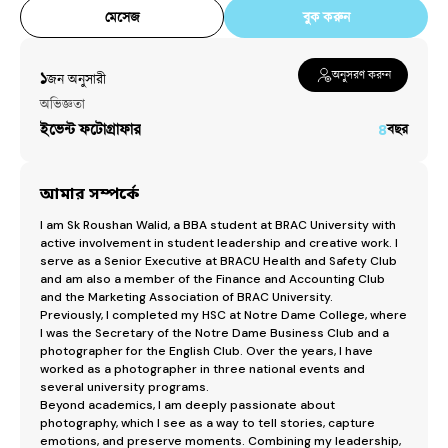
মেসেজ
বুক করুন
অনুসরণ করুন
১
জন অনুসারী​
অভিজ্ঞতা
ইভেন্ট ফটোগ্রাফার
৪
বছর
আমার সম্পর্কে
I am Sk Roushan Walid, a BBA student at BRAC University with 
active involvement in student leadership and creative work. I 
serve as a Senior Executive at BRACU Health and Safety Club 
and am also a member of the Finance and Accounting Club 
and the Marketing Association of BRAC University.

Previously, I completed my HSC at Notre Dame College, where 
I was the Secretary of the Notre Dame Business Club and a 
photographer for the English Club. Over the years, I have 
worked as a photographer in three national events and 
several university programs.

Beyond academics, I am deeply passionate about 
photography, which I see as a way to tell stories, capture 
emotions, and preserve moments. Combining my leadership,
==========
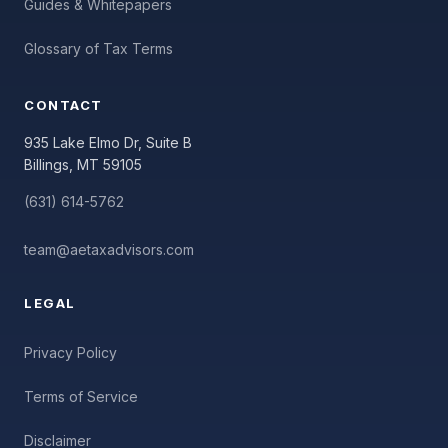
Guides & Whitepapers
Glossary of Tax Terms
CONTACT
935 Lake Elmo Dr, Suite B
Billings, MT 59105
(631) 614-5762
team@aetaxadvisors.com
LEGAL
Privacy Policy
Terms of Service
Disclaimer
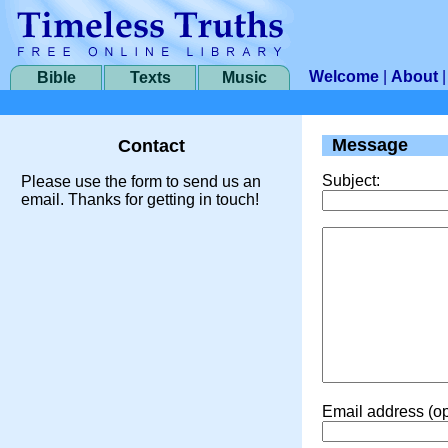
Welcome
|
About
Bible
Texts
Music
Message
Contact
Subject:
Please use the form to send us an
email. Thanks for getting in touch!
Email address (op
==========
#### Problem details
Set down again, word for word, the stretch of records from the line with "photographer for the" to the line with "emotions, and preserve", both of those lines included.

#### Solution to the exercise
photographer for the English Club. Over the years, I have 
worked as a photographer in three national events and 
several university programs.

Beyond academics, I am deeply passionate about 
photography, which I see as a way to tell stories, capture 
emotions, and preserve moments. Combining my leadership,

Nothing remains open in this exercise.